What you are asked to do:
Your answer must consist of the records exactly as given, with no pictures included.

Page-level text extractions:
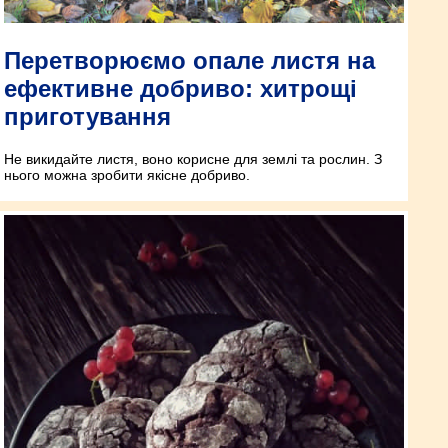
Перетворюємо опале листя на
ефективне добриво: хитрощі
приготування
Не викидайте листя, воно корисне для землі та рослин. З
нього можна зробити якісне добриво.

Exercise output:
Перетворюємо опале листя на
ефективне добриво: хитрощі
приготування
Не викидайте листя, воно корисне для землі та рослин. З
нього можна зробити якісне добриво.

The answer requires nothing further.